# [Exercise prompt]
Look through the data for the string "Trend". Copy every line where it is found.

━━━━━━━━━━━━━━━━━━━━

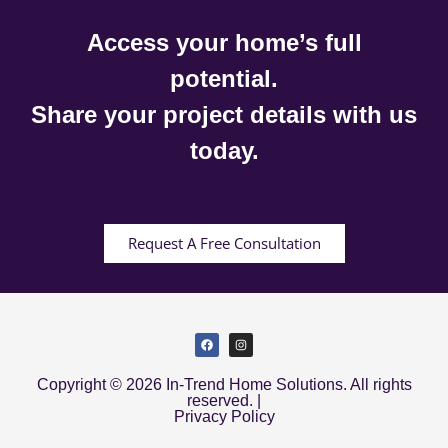
Access your home’s full
potential.
Share your project details with us
today.
Request A Free Consultation
Copyright © 2026 In-Trend Home Solutions. All rights
reserved. |
Privacy Policy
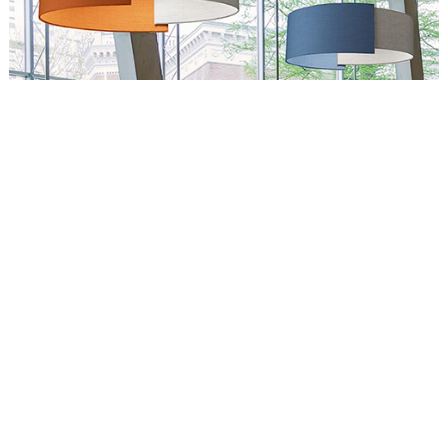
Circus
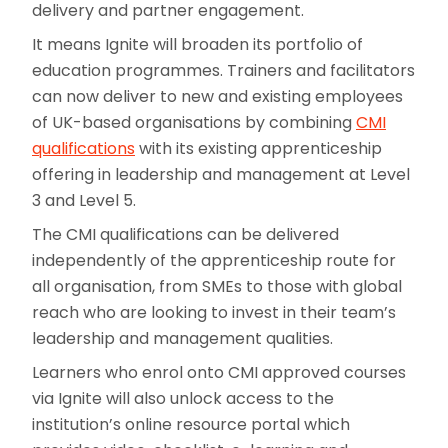
delivery and partner engagement.
It means Ignite will broaden its portfolio of
education programmes. Trainers and facilitators
can now deliver to new and existing employees
of UK-based organisations by combining
CMI
qualifications
with its existing apprenticeship
offering in leadership and management at Level
3 and Level 5.
The CMI qualifications can be delivered
independently of the apprenticeship route for
all organisation, from SMEs to those with global
reach who are looking to invest in their team’s
leadership and management qualities.
Learners who enrol onto CMI approved courses
via Ignite will also unlock access to the
institution’s online resource portal which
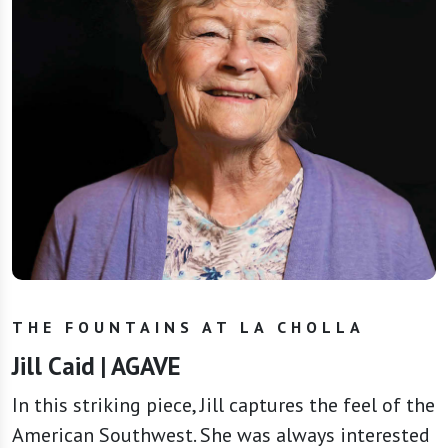
THE FOUNTAINS AT LA CHOLLA
Jill Caid | AGAVE
In this striking piece, Jill captures the feel of the
American Southwest. She was always interested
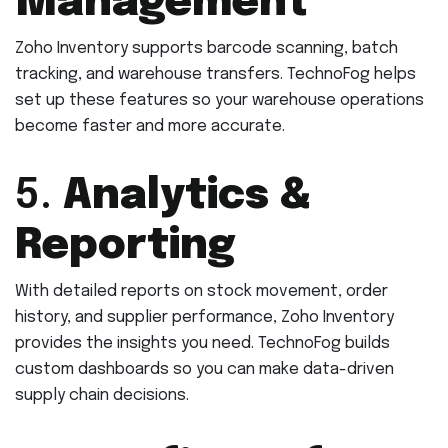
Management
Zoho Inventory supports barcode scanning, batch
tracking, and warehouse transfers. TechnoFog helps
set up these features so your warehouse operations
become faster and more accurate.
5.
Analytics &
Reporting
With detailed reports on stock movement, order
history, and supplier performance, Zoho Inventory
provides the insights you need. TechnoFog builds
custom dashboards so you can make data-driven
supply chain decisions.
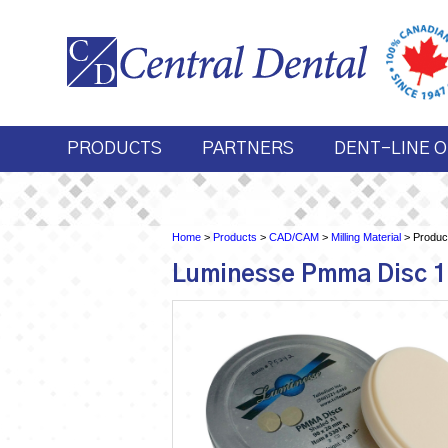
PRODUCTS
PARTNERS
DENT-LINE O
Home
>
Products
>
CAD/CAM
>
Milling Material
> Product
Luminesse Pmma Disc 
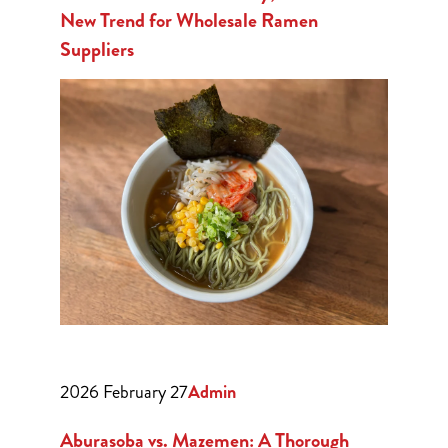
New Trend for Wholesale Ramen
Suppliers
2026 February 27
Admin
Aburasoba vs. Mazemen: A Thorough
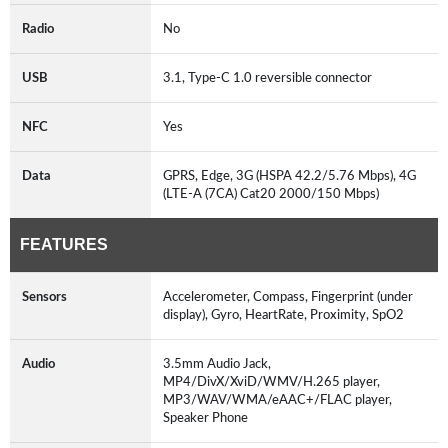
Radio
No
USB
3.1, Type-C 1.0 reversible connector
NFC
Yes
Data
GPRS, Edge, 3G (HSPA 42.2/5.76 Mbps), 4G
(LTE-A (7CA) Cat20 2000/150 Mbps)
FEATURES
Sensors
Accelerometer, Compass, Fingerprint (under
display), Gyro, HeartRate, Proximity, SpO2
Audio
3.5mm Audio Jack,
MP4/DivX/XviD/WMV/H.265 player,
MP3/WAV/WMA/eAAC+/FLAC player,
Speaker Phone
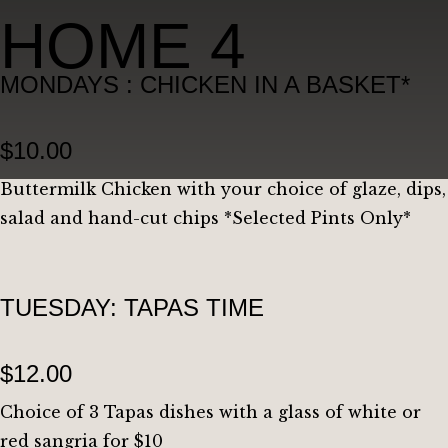
HOME 4
MONDAYS : CHICKEN IN A BASKET*
$10.00
Buttermilk Chicken with your choice of glaze, dips,
salad and hand-cut chips *Selected Pints Only*
TUESDAY: TAPAS TIME
$12.00
Choice of 3 Tapas dishes with a glass of white or
red sangria for $10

━━━━━━━━━━━━━━━━━━━━

# [Response box]
Copyright © 2026 In-Trend Home Solutions. All rights
New Trend for Wholesale Ramen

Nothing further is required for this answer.